In those moments, I tend to negatively feed off my stubbornness until I’m stuck in an ugly circle. “Why can’t I just be happy with all the good in my life? Now I’m mad at myself. That’s making me more depressed!” It’s a case of your brain, your stomach, every fiber of your mind and body judo-chopping logic right in the throat. At least for me, that’s the worst part: knowing you have no reason to be upset other than a chemical imbalance in your brain. It makes me feel selfish.
Hey, you should listen to “Heimdalsgate Like a Promethean Curse” by Of Montreal. Not just because it’s a great song, but because its lyrics are relevant to this topic!
“I’m in a crisis, I need help
Come on mood shift, shift back to good again
Come on mood shift, shift back to good again
Come on be a friend”
“Come on chemicals!
Come on chemicals!
Come on chemicals!”
That’s essentially it. Stop being a dick, angry-upset-sad-blah chemicals cruising through my head. I don’t have time for your nonsense.

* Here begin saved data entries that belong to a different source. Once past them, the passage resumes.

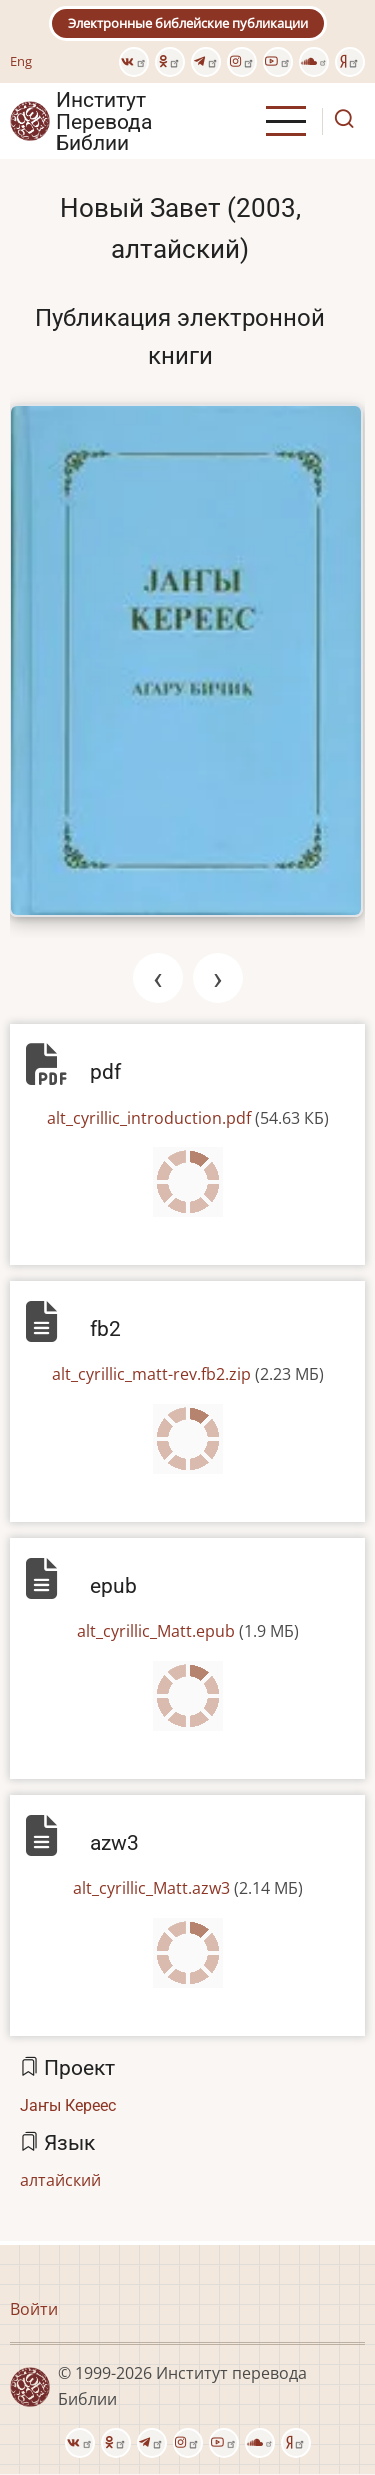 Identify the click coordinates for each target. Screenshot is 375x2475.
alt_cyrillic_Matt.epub (156, 1631)
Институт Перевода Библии (104, 121)
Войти (34, 2309)
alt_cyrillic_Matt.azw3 (151, 1888)
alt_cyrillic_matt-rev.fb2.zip (151, 1374)
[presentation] (158, 978)
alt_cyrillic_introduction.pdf (149, 1118)
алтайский (60, 2180)
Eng (21, 61)
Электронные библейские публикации (188, 23)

I’m lucky in that my depression is manageable. There are countless people who don’t have that luxury. I wish there was an answer for them, but there isn’t. Watching a TV show or writing or spending a few hours alone with some headphones might be enough to get me through rougher patches. For others, nothing helps. If you have depression and you can find one lone thing that helps you cope, even an hour at a time, you should cling to that like a g-d lifesaver.
I think that any little moment of happiness is the biggest tool you have in the battle against depression. Last week, my wife and I spent an impromptu night drinking wine and booing loudly at old episodes of Maury. Totally unplanned, totally enjoyable. Any attempt to actively manufacture a “good time” usually ends in disappointment, at least in personal experiences. So I try to ride out my depressive bouts the best I can. If that means spending hours of my life getting a buzz and loudly speculating on the facial similarities between a child and potential father on trashy TV, so be it.
The one thing I don’t want from this is sympathy. Understanding, sure. Some page views would be great too! But mostly the understanding. It’s not something that controls my life to such a degree that I can’t function. It’s led to less of a possibility for exciting adventures, maybe, because I’m not going to do something that might embarrass me in public. There have been events I’ve missed out on and opportunities wasted. In general, though, I am happy. I just can’t deny the illogical moments where I am anything but. It’s what makes me me, like a fingerprint or a weird birthmark!
There’s no cure for this. Drugs can help, as can positive thinking, distraction, and support. Things that work for one person may have no effect on another. In my experience, the only thing you can do is try and understand your depression, rather than fight it. It’s likely going to be with you for a long time, in some capacity or another. Part of the healing process is accepting that and learning to co-exist.
Try that Futurama episode with the coffee. It’s helped me.